/openrefine-provenance

Project to model the data-cleaning history management features of OpenRefine

Primary LanguageTeX

An Investigation of OpenRefine Provenance

Overview

This repo represents the history and current state of a project to model the data-cleaning history management features of OpenRefine. The project has three principal aims:

  1. Investigate and clearly document the actual data-cleaning history capabilities of OpenRefine.
  2. Demonstrate queries of the historical information captured by OpenRefine, focusing primarily on queries that reveal critical elements of the provenance of a cleaned data set.
  3. Publish a paper reporting the results of the project, and complement this paper with the means to reproduce those results.

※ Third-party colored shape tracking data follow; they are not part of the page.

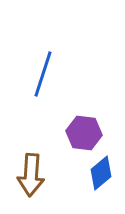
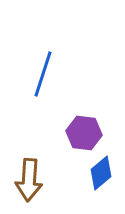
brown arrow: moved 2 px left, 5 px down
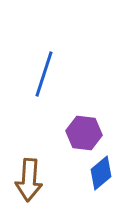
blue line: moved 1 px right
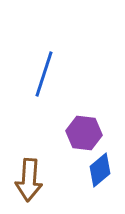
blue diamond: moved 1 px left, 3 px up
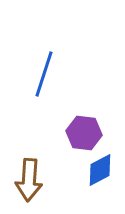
blue diamond: rotated 12 degrees clockwise
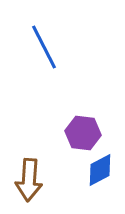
blue line: moved 27 px up; rotated 45 degrees counterclockwise
purple hexagon: moved 1 px left
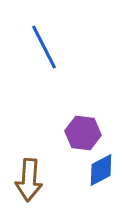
blue diamond: moved 1 px right
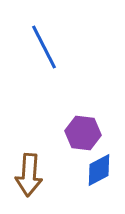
blue diamond: moved 2 px left
brown arrow: moved 5 px up
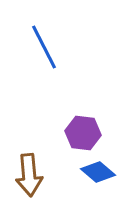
blue diamond: moved 1 px left, 2 px down; rotated 68 degrees clockwise
brown arrow: rotated 9 degrees counterclockwise
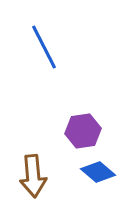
purple hexagon: moved 2 px up; rotated 16 degrees counterclockwise
brown arrow: moved 4 px right, 1 px down
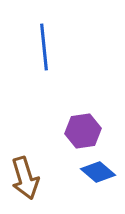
blue line: rotated 21 degrees clockwise
brown arrow: moved 8 px left, 2 px down; rotated 12 degrees counterclockwise
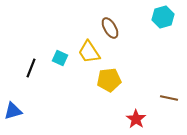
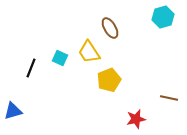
yellow pentagon: rotated 15 degrees counterclockwise
red star: rotated 24 degrees clockwise
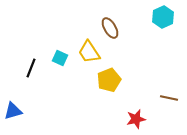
cyan hexagon: rotated 10 degrees counterclockwise
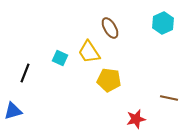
cyan hexagon: moved 6 px down
black line: moved 6 px left, 5 px down
yellow pentagon: rotated 30 degrees clockwise
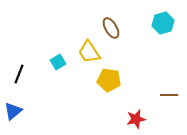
cyan hexagon: rotated 10 degrees clockwise
brown ellipse: moved 1 px right
cyan square: moved 2 px left, 4 px down; rotated 35 degrees clockwise
black line: moved 6 px left, 1 px down
brown line: moved 3 px up; rotated 12 degrees counterclockwise
blue triangle: rotated 24 degrees counterclockwise
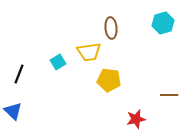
brown ellipse: rotated 25 degrees clockwise
yellow trapezoid: rotated 65 degrees counterclockwise
blue triangle: rotated 36 degrees counterclockwise
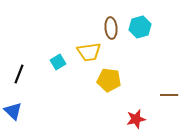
cyan hexagon: moved 23 px left, 4 px down
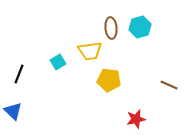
yellow trapezoid: moved 1 px right, 1 px up
brown line: moved 10 px up; rotated 24 degrees clockwise
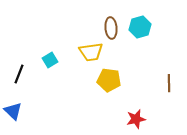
yellow trapezoid: moved 1 px right, 1 px down
cyan square: moved 8 px left, 2 px up
brown line: moved 2 px up; rotated 66 degrees clockwise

This repo is meant not just to make it possible for others to reproduce the results of this project, but also to make it as easy as possible for others to review the work. The repo will include the notes taken while doing the research; definitions of key aspects of the computing environments used to run any software employed to obtain reported results; and the source code for any custom software developed to carry out the project.

The notes folder contains the daily records kept throughout the project.

Project planning is done using issues. Please feel free to comment, make suggestions, or contribute ideas.

Miscellaneous updates and thoughts about the project are posted on twitter by @tmcphillips.

Poster presentation at TaPP 2019

We presented an early report of our progress at TaPP 2019 (11th International Workshop on Theory and Practice of Provenance), on June 3, 2019.

The poster, and accompanying one-page paper (with LaTeX sources) are included in the tapp2019 directory.

A working demonstration corresponding the examples on the poster are in demos/03_poster_demo.